The take away for sighing? Try inducing a sigh when you feel anxious. Though you might let your friends or loved ones know what you’re up to so that you don’t send an unintended message along with your sigh.
Whether the voice of a parent or a favorite actor or voice-over artist, we’ve all probably relaxed while listening to the “soothing voice” of another at some point in our lives. It does not seem obvious to most, but consider the possibility that we can engage our own calm voice to calm our anxious thoughts.
Try varying your speaking tone and prosody (emphases, rhythms and sounds). You can do this by sitting with a friend and telling a story or reading a book out loud. As you vary your speech take a moment – pause and notice any differences you experience within your body with regard to mood or tension.

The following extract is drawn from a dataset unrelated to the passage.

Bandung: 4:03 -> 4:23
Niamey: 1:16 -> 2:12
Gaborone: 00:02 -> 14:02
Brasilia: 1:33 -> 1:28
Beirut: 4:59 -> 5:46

Intuitively singing might simply be considered the combination of some of the previous thoughts mentioned in this article. Alas, singing is more than the sum of its parts. The extended exhalation associated with verbalizing the words and sounds of song coupled with the rise and fall of the voice to meet the notes of that particular song all come together in an amplifying combination. Additionally, I am compelled to consider my own experience after coming out of the Covid pandemic social isolation of 2020. I distinctly remember feeling overwhelmed with positive emotion upon joining my local congregation in song after that extended time away. King David would probably identify with this as well. He wrote almost half of the Psalms in the Bible, and he wrote them to be sung. Psalm can reasonably be translated – song. So try singing your way through some of the Scriptures.
A variation for those who consider their singing something not to be shared with others – try humming. Or even chanting. It might be a first step toward a new hobby, or it could possibly be an adequate outlet in itself.
A Curiosity… Indeed!
Slowing, Sighing, Speaking and Singing. Practical tidbits that I hope to explain in much more detail and with much more practicality in future articles. But there is something deeper there too. A curiosity. I referred to the interplay of the voluntary and involuntary as something that sets the stage for a curious complexity, but one that plays out in parallel with such humble simplicity. Much like the Gospel. Simple enough that a child can understand. But with a depth that compels the keenest minds to go deeper still. I hope to mirror that dynamic as I continue to write on this topic. Observing the magnificence of God’s creative genius and the simplicity and elegance in the design. My prayer is to both guide you to some relief and to yet a deeper thirst along the way as well. May we heal and grow deeper in Jesus together.
Ramirez, J.-M. (2014). The Integrative Role of the Sigh in Psychology, Physiology, Pathology, and
- Neurobiology. Progress in Brain Research, 209, 91–129. https://doi.org/10.1016/B978-0-444-63274-6.00006-0
- Vlemincx, E., Abelson, J. L., Lehrer, P. M., Davenport, P. W., Van Diest, I., & Van den Bergh, O. (2013).